Por: Maximiliano Catalisano

Nada más frustrante que dedicar tiempo a una reunión escolar, consensuar normas de convivencia o criterios institucionales, y ver cómo a los pocos días esos acuerdos se diluyen. La pregunta se repite: ¿por qué cuesta tanto que se cumplan? Tal vez la clave no está solo en redactarlos bien, sino en cómo se construyen, en quiénes participan y en cómo se los mantiene vivos día a día.

Un acuerdo que se cumple es aquel que no se impone desde arriba ni se escribe para guardar en un cajón. Implica escuchar, debatir, dar lugar a distintas voces y construir sentido compartido. No se trata de lograr unanimidad, sino de generar compromiso genuino. Cuando docentes, estudiantes y familias sienten que fueron parte del proceso, lo que se firma tiene otra fuerza.

Los acuerdos escolares, para que funcionen, deben tener palabras claras, ejemplos concretos y consecuencias posibles. A veces caemos en la tentación de redactarlos con términos abstractos o genéricos que no ayudan a orientar la acción. En cambio, cuando se habla en un lenguaje cotidiano, cercano a la experiencia real de la comunidad educativa, hay más posibilidades de que se respeten.

Otro aspecto clave es cómo se da seguimiento a esos acuerdos. No alcanza con haberlos firmado al inicio del año. Necesitan circular, revisarse periódicamente, usarse como referencia para resolver conflictos o tomar decisiones. Un cartel en la cartelera, un recordatorio en la agenda, una dinámica de aula: cualquier excusa es válida para traerlos de nuevo a escena.

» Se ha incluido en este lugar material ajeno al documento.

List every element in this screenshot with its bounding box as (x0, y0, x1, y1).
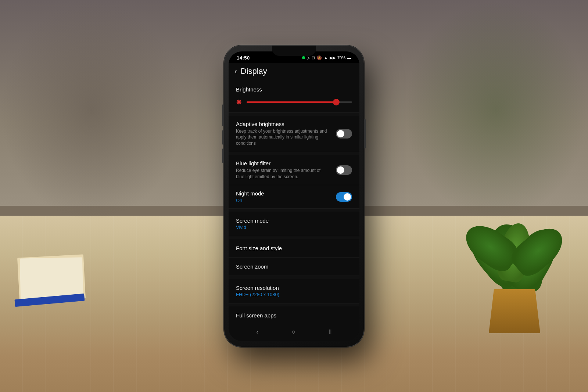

También es importante que los acuerdos estén conectados con lo que pasa dentro y fuera del aula. No deben ser una lista de prohibiciones, sino una guía de convivencia, que proponga más que quejarse, que ayude a construir una mejor vida escolar para todos. Si logramos eso, entonces sí habremos dado un paso hacia normas que no solo se cumplan, sino que se sostengan en el tiempo.